Tolstoy introduces this section by showing the error of applying scientific analysis to history. As a mathematician takes arbitrary small units and by integral calculus develops a system of dynamics to understand the continuity of motion, so does a historian take small units of history to understand the continuity of history. But we fall into error, Tolstoy says, when the"unit" we choose to examine is the career of a great man or the effects of a particular political crisis. What we fail to realize, he continues, is that these"units" are made up of still smaller forces operating upon the great man or the political phenomenon. As we establish a unit of"absolute motion," so must we examine the"homogeneous elements" of history: single human beings and their daily lives. For, he says, it is"the sum of men's individual wills [that] produced both the revolution and Napoleon; and only the sum of those wills endured them and then destroyed them." We can never understand the laws of history; but to assume the beginning of an event by citing a historical personality is as mistaken an idea as saying the turning wheels cause the steam engine to move. We must begin to study history by considering the lives of the men within the masses and the infinitesimal activities of each.
Tolstoy now sums up the overall movements of that period. Armies of 12 different nations invade Russia and the Russians fall back, avoiding battle until Borodino. Then the French move on toward Moscow, leaving behind them thousands of versts of famine-stricken, hostile country. As they retreat, the Russians burn ever more fiercely with hatred of their foe, venting this fury at Borodino. For five weeks the French occupy Moscow before they flee while the Russians retreat well beyond the city. As the French flee, their army totally disintegrates, although not a single engagement takes place between the foes.
Kutuzov could never have foreseen this overall pattern, although militarists have criticized him ever since. A commander-in-chief is limited by many factors, says Tolstoy, and he is never present at the beginning of any event.

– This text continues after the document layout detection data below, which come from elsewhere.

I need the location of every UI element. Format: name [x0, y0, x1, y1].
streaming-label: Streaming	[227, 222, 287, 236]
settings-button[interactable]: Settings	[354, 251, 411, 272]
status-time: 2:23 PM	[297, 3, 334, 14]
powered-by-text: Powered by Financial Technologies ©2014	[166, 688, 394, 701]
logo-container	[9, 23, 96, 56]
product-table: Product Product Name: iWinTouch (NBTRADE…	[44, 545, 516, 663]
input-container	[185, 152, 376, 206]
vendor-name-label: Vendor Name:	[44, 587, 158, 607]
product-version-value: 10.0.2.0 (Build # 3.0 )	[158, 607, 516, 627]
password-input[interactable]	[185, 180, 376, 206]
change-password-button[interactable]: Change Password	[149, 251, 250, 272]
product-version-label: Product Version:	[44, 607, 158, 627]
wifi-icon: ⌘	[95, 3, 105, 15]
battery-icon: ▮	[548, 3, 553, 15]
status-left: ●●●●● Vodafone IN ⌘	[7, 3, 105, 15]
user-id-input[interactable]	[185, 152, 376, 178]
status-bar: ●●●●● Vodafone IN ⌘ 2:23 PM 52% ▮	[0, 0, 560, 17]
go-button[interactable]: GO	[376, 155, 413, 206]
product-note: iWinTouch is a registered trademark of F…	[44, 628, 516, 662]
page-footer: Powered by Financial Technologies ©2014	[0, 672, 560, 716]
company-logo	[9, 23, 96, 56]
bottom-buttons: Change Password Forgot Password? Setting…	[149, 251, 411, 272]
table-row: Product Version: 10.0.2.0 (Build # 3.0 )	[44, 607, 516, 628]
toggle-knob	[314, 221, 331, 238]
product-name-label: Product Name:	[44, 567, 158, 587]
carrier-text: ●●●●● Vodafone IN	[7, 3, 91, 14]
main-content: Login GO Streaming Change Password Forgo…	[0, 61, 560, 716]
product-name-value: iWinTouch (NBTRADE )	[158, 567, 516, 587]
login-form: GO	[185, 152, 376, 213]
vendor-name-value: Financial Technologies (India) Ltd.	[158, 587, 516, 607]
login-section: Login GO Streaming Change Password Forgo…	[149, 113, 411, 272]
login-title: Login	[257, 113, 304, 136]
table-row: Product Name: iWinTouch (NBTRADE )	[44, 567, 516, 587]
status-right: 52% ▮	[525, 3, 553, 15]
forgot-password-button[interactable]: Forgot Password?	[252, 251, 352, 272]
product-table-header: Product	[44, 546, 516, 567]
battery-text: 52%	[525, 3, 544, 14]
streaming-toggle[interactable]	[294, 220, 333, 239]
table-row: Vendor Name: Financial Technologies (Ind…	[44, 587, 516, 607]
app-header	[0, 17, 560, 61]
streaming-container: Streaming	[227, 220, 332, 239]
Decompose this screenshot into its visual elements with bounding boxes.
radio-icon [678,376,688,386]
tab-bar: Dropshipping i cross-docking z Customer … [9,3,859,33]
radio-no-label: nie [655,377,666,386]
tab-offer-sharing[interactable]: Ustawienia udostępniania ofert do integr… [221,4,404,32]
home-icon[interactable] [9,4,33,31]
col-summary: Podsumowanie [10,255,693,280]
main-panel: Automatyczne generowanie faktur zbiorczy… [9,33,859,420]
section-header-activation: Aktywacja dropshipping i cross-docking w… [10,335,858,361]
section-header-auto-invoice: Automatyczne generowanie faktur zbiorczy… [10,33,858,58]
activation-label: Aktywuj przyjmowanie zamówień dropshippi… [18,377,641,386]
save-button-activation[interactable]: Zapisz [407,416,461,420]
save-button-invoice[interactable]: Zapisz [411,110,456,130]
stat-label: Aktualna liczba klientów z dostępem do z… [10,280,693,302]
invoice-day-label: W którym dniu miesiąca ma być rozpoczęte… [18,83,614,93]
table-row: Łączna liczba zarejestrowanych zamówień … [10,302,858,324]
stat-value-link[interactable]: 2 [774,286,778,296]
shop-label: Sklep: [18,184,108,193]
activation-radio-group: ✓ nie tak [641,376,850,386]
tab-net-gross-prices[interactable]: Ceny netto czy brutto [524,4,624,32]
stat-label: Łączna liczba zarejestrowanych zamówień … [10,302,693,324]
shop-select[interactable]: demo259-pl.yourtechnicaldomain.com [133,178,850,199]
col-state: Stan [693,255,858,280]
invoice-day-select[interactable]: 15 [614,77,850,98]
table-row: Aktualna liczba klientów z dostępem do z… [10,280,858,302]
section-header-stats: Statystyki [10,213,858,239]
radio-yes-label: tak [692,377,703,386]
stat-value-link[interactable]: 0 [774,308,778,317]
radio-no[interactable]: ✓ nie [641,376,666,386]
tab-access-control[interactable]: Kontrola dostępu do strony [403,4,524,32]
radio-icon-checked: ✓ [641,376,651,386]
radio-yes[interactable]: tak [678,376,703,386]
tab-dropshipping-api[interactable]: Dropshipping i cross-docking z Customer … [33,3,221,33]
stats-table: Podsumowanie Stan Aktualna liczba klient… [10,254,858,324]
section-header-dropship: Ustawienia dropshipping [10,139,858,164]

Always in the middle of a changing series of events that unfold moment by moment, he is always unaware of the whole pattern.
When he realizes his troops are too exhausted to fight further, Kutuzov also realizes Moscow is doomed. The safety of Russia lies in her army alone, says Kutuzov to his generals at a meeting; it is better to abandon Moscow and maintain the security of our troops. The generals hear the decision and their council is like a funeral meeting. To himself, Kutuzov expresses bewilderment."This I did not expect!" he says. Then he shouts in fury,"But they shall eat horseflesh like the Turks!" and strikes the table with his fist. He still believes himself destined to deliver Russia from the French.
The abandonment and burning of Moscow, says Tolstoy, is as irresistible an event as the army's retreating without a battle. Another"irresistible event" is the evacuation of Moscow. More and more swiftly after Borodino the rich people leave the city, then the poor, with the rest burning or destroying what remains. Although exhorted by the governor to remain and fight, the citizens who depart are responding to a deeper patriotism that they feel but cannot express. Despite the vague and varied reasons that prompt each departure, leaving the wealthy city is the great deed that saves Russia. Count Rastoptchin, governor of Moscow, however, fails to recognize the"tide of destiny." Wishing to be considered as his nation's defender, he issues proclamations demanding the people remain and take a last stand against the French invaders, despite his own inner knowledge of the futility of this action. Tolstoy says Rastoptchin acts like an attention-demanding child frolicking about"the grand and inevitable event of the abandonment and burning of Moscow."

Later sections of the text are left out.